2º - O trabalho, quando bem seleccionado,
não só não prejudica a doença como é favorável
ao equilíbrio orçamental da família, e ao próprio
equilíbrio da sociedade, uma vez que o indivíduo
passa de peso morto a elemento activo.
]]]
Referimo-nos ao que se faz na América do
norte. E que se passa entre nós?
infelizmente falta quase tudo, a começar
pelo esclarecimento das pessoas interessadas:
o doente que julga agravar o seu mal, o empregador que receia assalariar um inválido, e por
vezes o próprio clínico geral que não está familiarizado com as possibilidades de recuperação destes doentes.
Pensámos assim que seria útil traduzir e
adaptar para o nosso país, alguns dos folhetos
publicados pela American Heart Association –
teríamos mesmo o maior gosto em tentar obter
desta entidade, da qual somos membros, a necessária autorização se por exemplo o Rotary
Clube, elemento activo na luta pelo bem da comunidade, estivesse disposto a subvencionar
a sua publicação.
Mas no próprio Serviço de Cardiologia
onde trabalhamos, vemos frequentemente
doentes que depois de tratados saem relativamente bem, mas porque logo voltaram para o
seu emprego totalmente inadequado – trabalhadores do campo, carregadores, estivadores,
etc. – dentro em pouco regressam ao hospital
em piores condições que da primeira vez.
Algumas personalidades autorizadas procuram soluções adaptáveis ao nosso país: no
Hospital de Santa Maria, onde trabalhamos, e
onde os serviços de Assistência Social parecem
querer esmerar-se no auxílio ao doente, temos
visto várias vezes o nosso director, Prof.

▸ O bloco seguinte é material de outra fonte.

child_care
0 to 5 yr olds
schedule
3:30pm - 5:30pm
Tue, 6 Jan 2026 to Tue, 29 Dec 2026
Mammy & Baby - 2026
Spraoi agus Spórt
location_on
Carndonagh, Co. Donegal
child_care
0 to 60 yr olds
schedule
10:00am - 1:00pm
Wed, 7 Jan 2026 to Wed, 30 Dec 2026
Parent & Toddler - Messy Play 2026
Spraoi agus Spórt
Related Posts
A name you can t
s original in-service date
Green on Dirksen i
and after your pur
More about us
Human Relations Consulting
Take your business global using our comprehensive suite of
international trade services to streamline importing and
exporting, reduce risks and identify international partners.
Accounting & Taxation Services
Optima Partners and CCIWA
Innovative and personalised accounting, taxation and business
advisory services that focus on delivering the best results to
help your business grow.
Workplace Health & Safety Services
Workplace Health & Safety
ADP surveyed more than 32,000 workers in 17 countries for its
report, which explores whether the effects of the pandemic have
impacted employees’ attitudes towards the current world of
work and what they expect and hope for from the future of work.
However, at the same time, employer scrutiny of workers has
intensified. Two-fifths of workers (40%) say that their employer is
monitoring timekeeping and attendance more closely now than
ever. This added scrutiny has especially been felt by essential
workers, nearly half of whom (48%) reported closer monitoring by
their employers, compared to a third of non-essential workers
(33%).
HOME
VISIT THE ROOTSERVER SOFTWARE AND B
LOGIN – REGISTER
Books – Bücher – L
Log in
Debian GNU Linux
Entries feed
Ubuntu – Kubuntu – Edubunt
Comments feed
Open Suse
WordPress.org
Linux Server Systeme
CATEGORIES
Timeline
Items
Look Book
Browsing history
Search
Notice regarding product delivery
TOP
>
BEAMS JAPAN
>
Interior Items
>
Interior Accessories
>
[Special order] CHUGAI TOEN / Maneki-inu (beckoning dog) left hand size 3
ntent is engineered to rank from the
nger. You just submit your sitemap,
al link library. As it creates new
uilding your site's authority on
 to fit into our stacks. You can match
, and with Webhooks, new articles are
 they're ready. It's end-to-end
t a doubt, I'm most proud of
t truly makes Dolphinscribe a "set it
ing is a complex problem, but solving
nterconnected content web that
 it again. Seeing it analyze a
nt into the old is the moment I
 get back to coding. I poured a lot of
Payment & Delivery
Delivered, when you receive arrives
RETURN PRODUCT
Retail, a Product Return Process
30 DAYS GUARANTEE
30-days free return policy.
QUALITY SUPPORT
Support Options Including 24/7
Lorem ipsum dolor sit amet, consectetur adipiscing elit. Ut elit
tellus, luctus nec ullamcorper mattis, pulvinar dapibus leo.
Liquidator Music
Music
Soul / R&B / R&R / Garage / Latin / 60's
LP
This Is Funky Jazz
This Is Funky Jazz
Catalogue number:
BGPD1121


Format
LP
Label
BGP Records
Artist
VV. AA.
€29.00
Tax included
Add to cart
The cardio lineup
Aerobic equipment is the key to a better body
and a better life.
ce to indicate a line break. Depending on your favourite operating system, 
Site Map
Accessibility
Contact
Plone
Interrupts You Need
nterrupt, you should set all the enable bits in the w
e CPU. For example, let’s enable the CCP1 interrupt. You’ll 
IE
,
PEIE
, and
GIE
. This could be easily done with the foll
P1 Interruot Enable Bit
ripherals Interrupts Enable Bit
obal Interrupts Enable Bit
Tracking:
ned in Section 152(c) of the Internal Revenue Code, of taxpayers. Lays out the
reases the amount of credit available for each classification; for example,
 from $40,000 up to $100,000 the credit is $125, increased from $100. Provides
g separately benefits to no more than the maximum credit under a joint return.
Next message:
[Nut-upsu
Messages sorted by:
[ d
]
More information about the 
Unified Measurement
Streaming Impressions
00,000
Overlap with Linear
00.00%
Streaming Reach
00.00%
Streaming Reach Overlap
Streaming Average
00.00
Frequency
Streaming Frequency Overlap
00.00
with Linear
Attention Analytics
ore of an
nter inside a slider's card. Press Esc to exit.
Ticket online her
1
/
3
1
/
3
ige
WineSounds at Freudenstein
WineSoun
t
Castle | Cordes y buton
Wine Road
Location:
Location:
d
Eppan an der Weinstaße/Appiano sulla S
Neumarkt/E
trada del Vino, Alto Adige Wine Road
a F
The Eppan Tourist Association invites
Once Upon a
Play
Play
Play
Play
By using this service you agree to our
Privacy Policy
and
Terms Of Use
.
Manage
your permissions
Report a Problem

Eduardo Coelho, a eles recorrer para tentar colocar alguns doentes em empregos compatíveis
com a sua reduzida capacidade funcional: porteiros, ascensoristas, etc.
e na voz do Prof. João Porto o assunto foi
inclusive levantado há poucos meses na Assembleia nacional, tendo por exemplo sido sugerido, num projecto de assistência, que cada
empresa destinasse para doentes cardíacos
reabilitados uma pequena percentagem das
suas vagas nos trabalhos mais leves.
Muita boa vontade se torna necessária, sobretudo da parte das empresas particulares,
para tentar melhorar um pouco este problema
cuja gravidade só tende a aumentar com os
anos. Por isso nos pareceu importante trazer o
assunto junto de vós. e creio que seria deveras
interessante se fossem os Rotários, como elementos bem representativos do comércio e indústria nacionais, os primeiros a pôr-se à
disposição dos serviços de Assistência Social,
indicando as possibilidades de emprego disponíveis dentro das suas progressivas empresas,
para alguns dos doentes cardíacos que, de
outro modo, tentando em empregos inadequados angariar o sustento da família, rapidamente inutilizarão as melhoras conseguidas no
Hospital.
e mais espero que sereis os primeiros a
cooperar com os médicos das vossas empresas, no sentido de transferir para funções mais
apropriadas ou mais leves os vossos empregados sofrendo do coração.
O doente cardíaco – repetimo-lo – quando
vigiado e colocado em emprego compatível,
pode e deve ser, por muitos anos, um trabalhador activo e o ganha-pão da sua família.